XLA has many effective optimizations and we’d like to leverage the XLA experience to drive the work in MLIR. I think the nGraph folks have also a significant experience in building this layer, and we’re looking forward to collaborate on this.

There is a large amount of work to migrate TensorFlow from the current XLA paths to include more and more MLIR-based components, see here for instance Redirecting to Google Groups ; the TensorFlow-specific and XLA-specific aspects are not directly relevant to this forum though: MLIR/LLVM is entirely independent.

1 Like

I’d like to leave it open to the people interested in actually building this to define the actual scope.
My take is that we really want to have a compiler IR here, designed with transformations/optimizations in mind. I am not confident enough to answer how orthogonal (or how similar) are the optimizations on the usual set of op in the Tensor domain (like in nGraph/HLO) compare to what you would want to achieve with image processing kind of primitives from OpenVX/OpenCV.

G-API has also PlaidML as a new backed.
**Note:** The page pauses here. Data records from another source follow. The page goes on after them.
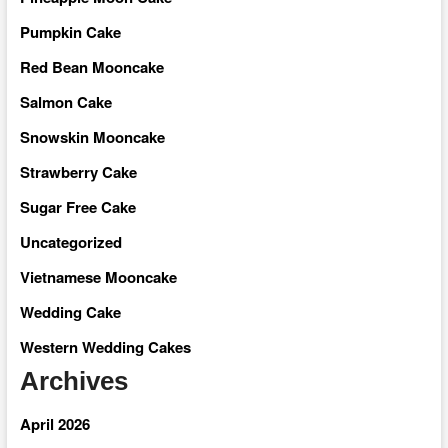
Pumpkin Cake
Red Bean Mooncake
Salmon Cake
Snowskin Mooncake
Strawberry Cake
Sugar Free Cake
Uncategorized
Vietnamese Mooncake
Wedding Cake
Western Wedding Cakes
Archives
April 2026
So I think some CV related operation could pass over MLIR with the PlaidML MLIR refactoring. /cc Is it correct @flaub?

Just to stir the thread up a bit… :cat:
In OpenCV we have 4 ops groups:

https://docs.opencv.org/master/da/dd3/group__gapi__math.html

  • Math operations
  • Pixelwise operations
  • Operations on matrices
  • Image and channel composition functions

Currently in the new PlaidML G-API backend (/cc @flaub) we have just some basic 5 ops covered:

Just to complete the ops overview we have also not core ops:

  • Image filters (sobel, dilate, erode, etc…)
  • Color space conversions (BGR2Gray, YUV2BGR, etc…)

https://docs.opencv.org/master/d2/d00/group__gapi__imgproc.html

@bhack how about control flow ops? are there any? :slight_smile:

Not in the current master version.

The math, bit, and control flow ops may be a start for the common set? I kind of echo @g.ramalingam’s idea of having “scalar” ops (+ control flow ops) and then others may be built against them.